→ TASK TO CARRY OUT:
Please retype the entries below word for word, passing over every picture.

Page-level text extractions:
------------

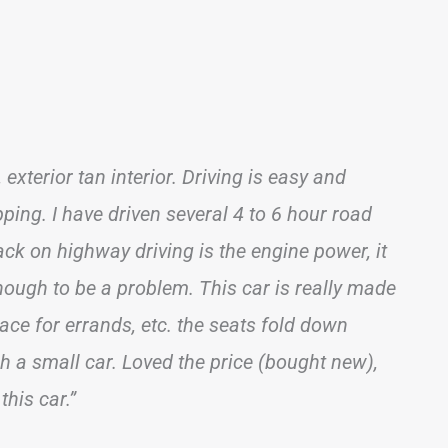
 exterior tan interior. Driving is easy and
pping. I have driven several 4 to 6 hour road
back on highway driving is the engine power, it
nough to be a problem. This car is really made
ace for errands, etc. the seats fold down
ch a small car. Loved the price (bought new),
this car.”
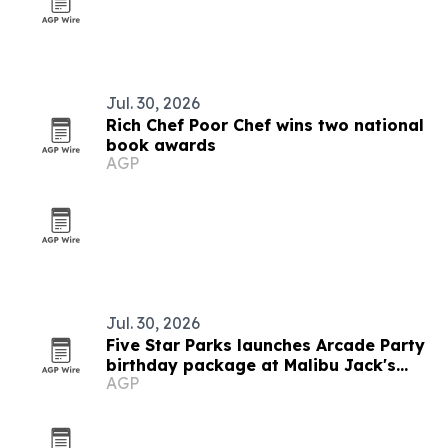
Jul. 30, 2026
Rich Chef Poor Chef wins two national
book awards
AGP
Jul. 30, 2026
Five Star Parks launches Arcade Party
birthday package at Malibu Jack's
AGP
Kentucky parks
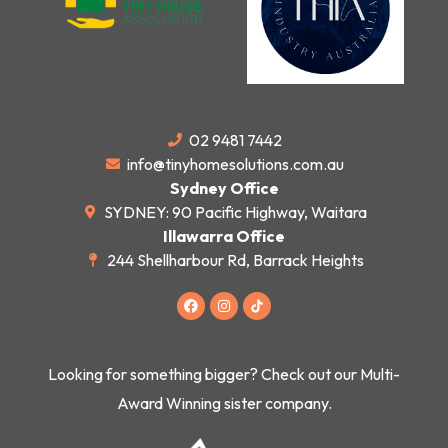
02 9481 7442
info@tinyhomesolutions.com.au
Sydney Office
SYDNEY: 90 Pacific Highway, Waitara
Illawarra Office
244 Shellharbour Rd, Barrack Heights
F
I
a
n
c
s
e
t
b
a
o
g
Looking for something bigger? Check out our Multi-
o
r
k
a
Award Winning sister company.
m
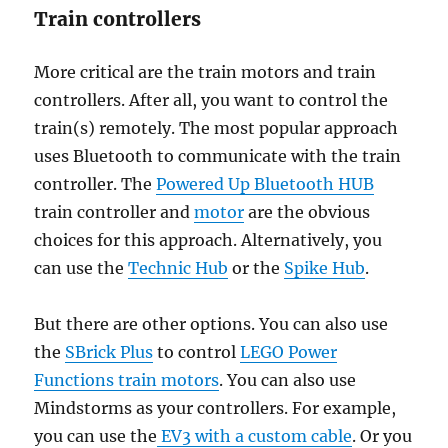
Train controllers
More critical are the train motors and train
controllers. After all, you want to control the
train(s) remotely. The most popular approach
uses Bluetooth to communicate with the train
controller. The
Powered Up Bluetooth HUB
train controller and
motor
are the obvious
choices for this approach. Alternatively, you
can use the
Technic Hub
or the
Spike Hub
.
But there are other options. You can also use
the
SBrick Plus
to control
LEGO Power
Functions train motors
. You can also use
Mindstorms as your controllers. For example,
you can use the
EV3 with a custom cable
. Or you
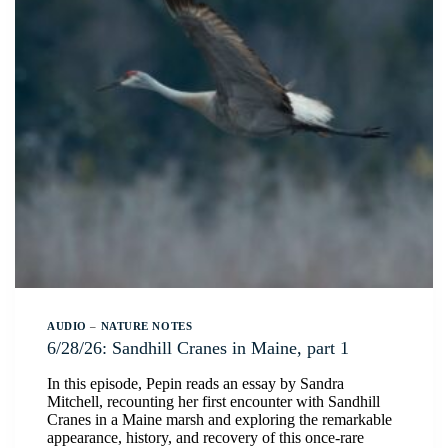
AUDIO
–
NATURE NOTES
6/28/26: Sandhill Cranes in Maine, part 1
In this episode, Pepin reads an essay by Sandra
Mitchell, recounting her first encounter with Sandhill
Cranes in a Maine marsh and exploring the remarkable
appearance, history, and recovery of this once-rare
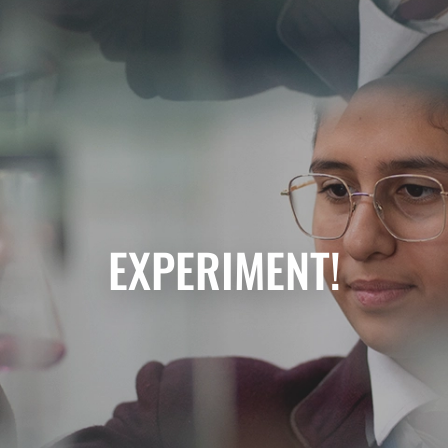
EXPERIMENT!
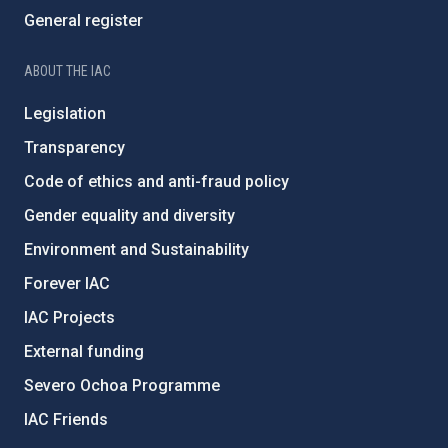
General register
ABOUT THE IAC
Legislation
Transparency
Code of ethics and anti-fraud policy
Gender equality and diversity
Environment and Sustainability
Forever IAC
IAC Projects
External funding
Severo Ochoa Programme
IAC Friends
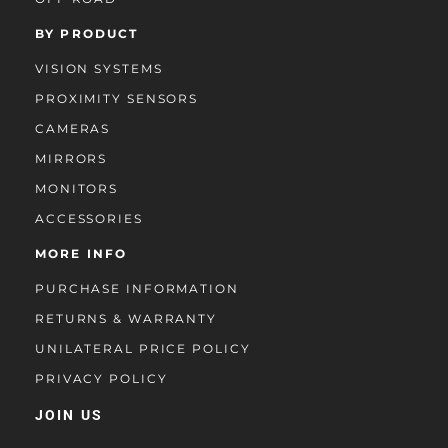
BY PRODUCT
VISION SYSTEMS
PROXIMITY SENSORS
CAMERAS
MIRRORS
MONITORS
ACCESSORIES
MORE INFO
PURCHASE INFORMATION
RETURNS & WARRANTY
UNILATERAL PRICE POLICY
PRIVACY POLICY
JOIN US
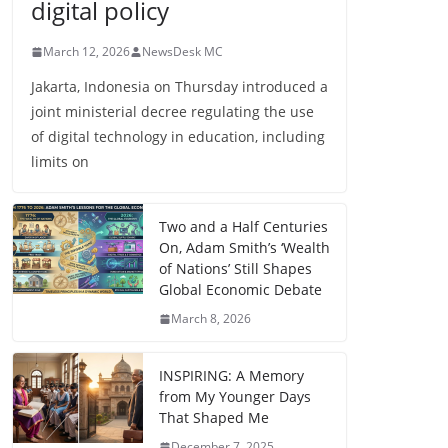
digital policy
March 12, 2026
NewsDesk MC
Jakarta, Indonesia on Thursday introduced a
joint ministerial decree regulating the use
of digital technology in education, including
limits on
Two and a Half Centuries
On, Adam Smith’s ‘Wealth
of Nations’ Still Shapes
Global Economic Debate
March 8, 2026
INSPIRING: A Memory
from My Younger Days
That Shaped Me
December 7, 2025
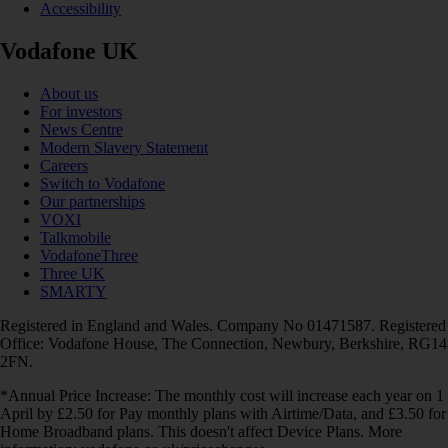
Accessibility
Vodafone UK
About us
For investors
News Centre
Modern Slavery Statement
Careers
Switch to Vodafone
Our partnerships
VOXI
Talkmobile
VodafoneThree
Three UK
SMARTY
Registered in England and Wales. Company No 01471587. Registered
Office: Vodafone House, The Connection, Newbury, Berkshire, RG14
2FN.
*Annual Price Increase: The monthly cost will increase each year on 1
April by £2.50 for Pay monthly plans with Airtime/Data, and £3.50 for
Home Broadband plans. This doesn't affect Device Plans. More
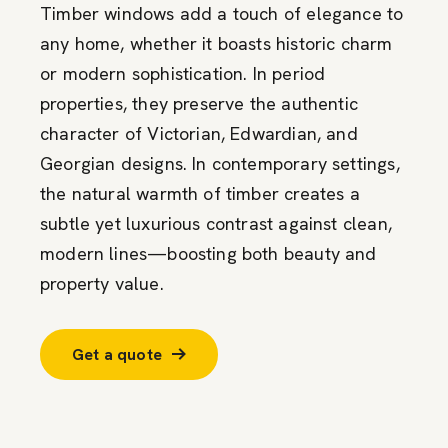
Timber windows add a touch of elegance to
any home, whether it boasts historic charm
or modern sophistication. In period
properties, they preserve the authentic
character of Victorian, Edwardian, and
Georgian designs. In contemporary settings,
the natural warmth of timber creates a
subtle yet luxurious contrast against clean,
modern lines—boosting both beauty and
property value.
Get a quote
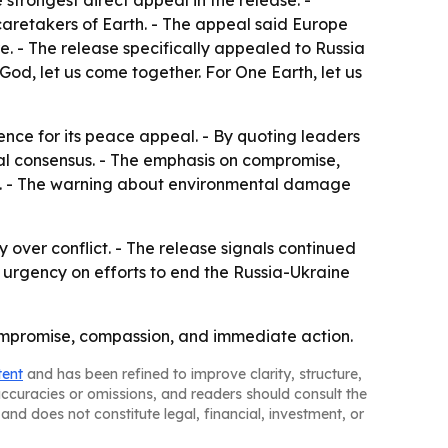
strongest direct appeal in the release. -
aretakers of Earth. - The appeal said Europe
e. - The release specifically appealed to Russia
God, let us come together. For One Earth, let us
ence for its peace appeal. - By quoting leaders
oral consensus. - The emphasis on compromise,
lan. - The warning about environmental damage
y over conflict. - The release signals continued
 urgency on efforts to end the Russia-Ukraine
 compromise, compassion, and immediate action.
tent
and has been refined to improve clarity, structure,
naccuracies or omissions, and readers should consult the
and does not constitute legal, financial, investment, or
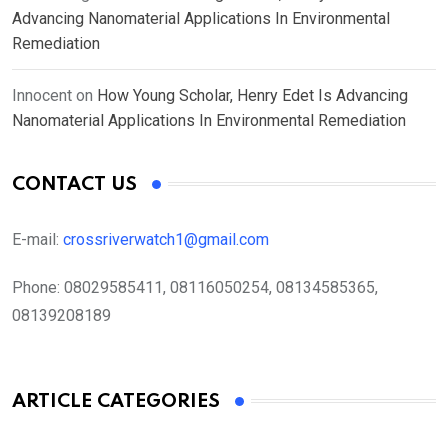
Advancing Nanomaterial Applications In Environmental
Remediation
Innocent
on
How Young Scholar, Henry Edet Is Advancing
Nanomaterial Applications In Environmental Remediation
CONTACT US
E-mail:
crossriverwatch1@gmail.com
Phone:
08029585411, 08116050254, 08134585365,
08139208189
ARTICLE CATEGORIES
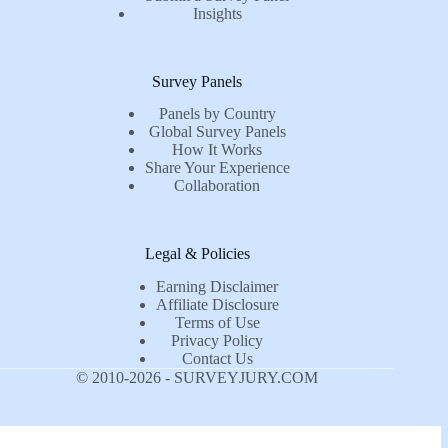
Insights
Survey Panels
Panels by Country
Global Survey Panels
How It Works
Share Your Experience
Collaboration
Legal & Policies
Earning Disclaimer
Affiliate Disclosure
Terms of Use
Privacy Policy
Contact Us
© 2010-2026 - SURVEYJURY.COM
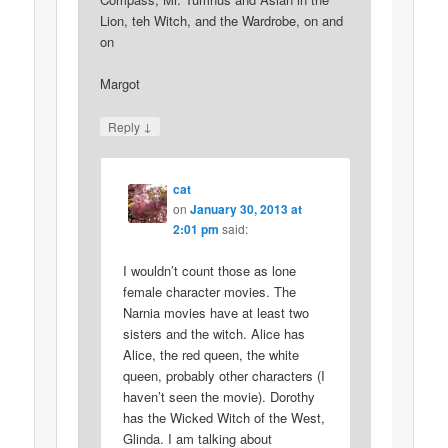
Lion, teh Witch, and the Wardrobe, on and
on
Margot
↓
Reply
cat
on
January 30, 2013 at
2:01 pm
said:
I wouldn’t count those as lone
female character movies. The
Narnia movies have at least two
sisters and the witch. Alice has
Alice, the red queen, the white
queen, probably other characters (I
haven’t seen the movie). Dorothy
has the Wicked Witch of the West,
Glinda. I am talking about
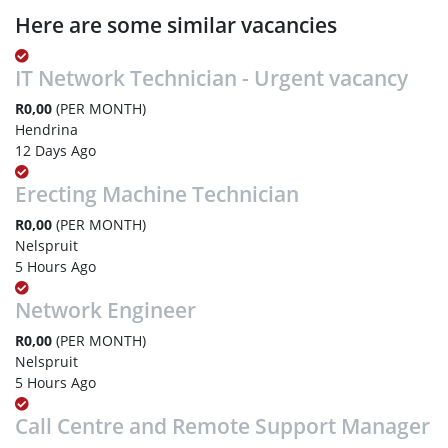
Here are some similar vacancies
IT Network Technician - Urgent vacancy
R0,00
(PER MONTH)
Hendrina
12 Days Ago
Erecting Machine Technician
R0,00
(PER MONTH)
Nelspruit
5 Hours Ago
Network Engineer
R0,00
(PER MONTH)
Nelspruit
5 Hours Ago
Call Centre and Remote Support Manager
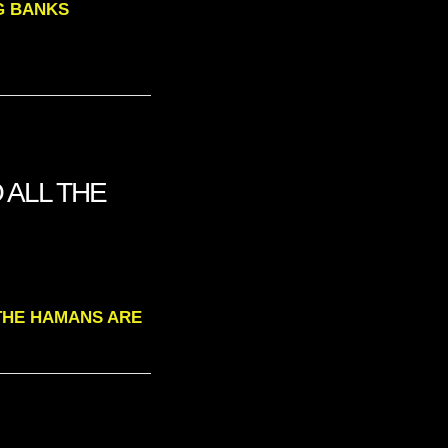
IG BANKS
O ALL THE
L THE HAMANS ARE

------------

→ RESPONSE TO THE TASK:
 exterior tan interior. Driving is easy and
pping. I have driven several 4 to 6 hour road
back on highway driving is the engine power, it
nough to be a problem. This car is really made
ace for errands, etc. the seats fold down
ch a small car. Loved the price (bought new),
this car.”
Jul. 30, 2026
Rich Chef Poor Chef wins two national
book awards
AGP
Jul. 30, 2026
Five Star Parks launches Arcade Party
birthday package at Malibu Jack's
AGP
Kentucky parks
02 9481 7442
info@tinyhomesolutions.com.au
Sydney Office
SYDNEY: 90 Pacific Highway, Waitara
Illawarra Office
244 Shellharbour Rd, Barrack Heights
F
I
a
n
c
s
e
t
b
a
o
g
Looking for something bigger? Check out our Multi-
o
r
k
a
Award Winning sister company.
m
Train controllers
More critical are the train motors and train
controllers. After all, you want to control the
train(s) remotely. The most popular approach
uses Bluetooth to communicate with the train
controller. The
Powered Up Bluetooth HUB
train controller and
motor
are the obvious
choices for this approach. Alternatively, you
can use the
Technic Hub
or the
Spike Hub
.
But there are other options. You can also use
the
SBrick Plus
to control
LEGO Power
Functions train motors
. You can also use
Mindstorms as your controllers. For example,
you can use the
EV3 with a custom cable
. Or you
AUDIO
–
NATURE NOTES
6/28/26: Sandhill Cranes in Maine, part 1
In this episode, Pepin reads an essay by Sandra
Mitchell, recounting her first encounter with Sandhill
Cranes in a Maine marsh and exploring the remarkable
appearance, history, and recovery of this once-rare
EXPERIMENT!
General register
ABOUT THE IAC
Legislation
Transparency
Code of ethics and anti-fraud policy
Gender equality and diversity
Environment and Sustainability
Forever IAC
IAC Projects
External funding
Severo Ochoa Programme
IAC Friends
BY PRODUCT
VISION SYSTEMS
PROXIMITY SENSORS
CAMERAS
MIRRORS
MONITORS
ACCESSORIES
MORE INFO
PURCHASE INFORMATION
RETURNS & WARRANTY
UNILATERAL PRICE POLICY
PRIVACY POLICY
JOIN US
digital policy
March 12, 2026
NewsDesk MC
Jakarta, Indonesia on Thursday introduced a
joint ministerial decree regulating the use
of digital technology in education, including
limits on
Two and a Half Centuries
On, Adam Smith’s ‘Wealth
of Nations’ Still Shapes
Global Economic Debate
March 8, 2026
INSPIRING: A Memory
from My Younger Days
That Shaped Me
December 7, 2025
Accessibility
Vodafone UK
About us
For investors
News Centre
Modern Slavery Statement
Careers
Switch to Vodafone
Our partnerships
VOXI
Talkmobile
VodafoneThree
Three UK
SMARTY
Registered in England and Wales. Company No 01471587. Registered
Office: Vodafone House, The Connection, Newbury, Berkshire, RG14
2FN.
*Annual Price Increase: The monthly cost will increase each year on 1
April by £2.50 for Pay monthly plans with Airtime/Data, and £3.50 for
Home Broadband plans. This doesn't affect Device Plans. More
Timber windows add a touch of elegance to
any home, whether it boasts historic charm
or modern sophistication. In period
properties, they preserve the authentic
character of Victorian, Edwardian, and
Georgian designs. In contemporary settings,
the natural warmth of timber creates a
subtle yet luxurious contrast against clean,
modern lines—boosting both beauty and
property value.
Get a quote
strongest direct appeal in the release. -
aretakers of Earth. - The appeal said Europe
e. - The release specifically appealed to Russia
God, let us come together. For One Earth, let us
ence for its peace appeal. - By quoting leaders
oral consensus. - The emphasis on compromise,
lan. - The warning about environmental damage
y over conflict. - The release signals continued
 urgency on efforts to end the Russia-Ukraine
 compromise, compassion, and immediate action.
tent
and has been refined to improve clarity, structure,
naccuracies or omissions, and readers should consult the
and does not constitute legal, financial, investment, or
Advancing Nanomaterial Applications In Environmental
Remediation
Innocent
on
How Young Scholar, Henry Edet Is Advancing
Nanomaterial Applications In Environmental Remediation
CONTACT US
E-mail:
crossriverwatch1@gmail.com
Phone:
08029585411, 08116050254, 08134585365,
08139208189
ARTICLE CATEGORIES
Insights
Survey Panels
Panels by Country
Global Survey Panels
How It Works
Share Your Experience
Collaboration
Legal & Policies
Earning Disclaimer
Affiliate Disclosure
Terms of Use
Privacy Policy
Contact Us
© 2010-2026 - SURVEYJURY.COM
Lion, teh Witch, and the Wardrobe, on and
on
Margot
↓
Reply
cat
on
January 30, 2013 at
2:01 pm
said:
I wouldn’t count those as lone
female character movies. The
Narnia movies have at least two
sisters and the witch. Alice has
Alice, the red queen, the white
queen, probably other characters (I
haven’t seen the movie). Dorothy
has the Wicked Witch of the West,
Glinda. I am talking about
Here are some similar vacancies
IT Network Technician - Urgent vacancy
R0,00
(PER MONTH)
Hendrina
12 Days Ago
Erecting Machine Technician
R0,00
(PER MONTH)
Nelspruit
5 Hours Ago
Network Engineer
R0,00
(PER MONTH)
Nelspruit
5 Hours Ago
Call Centre and Remote Support Manager
IG BANKS
O ALL THE
L THE HAMANS ARE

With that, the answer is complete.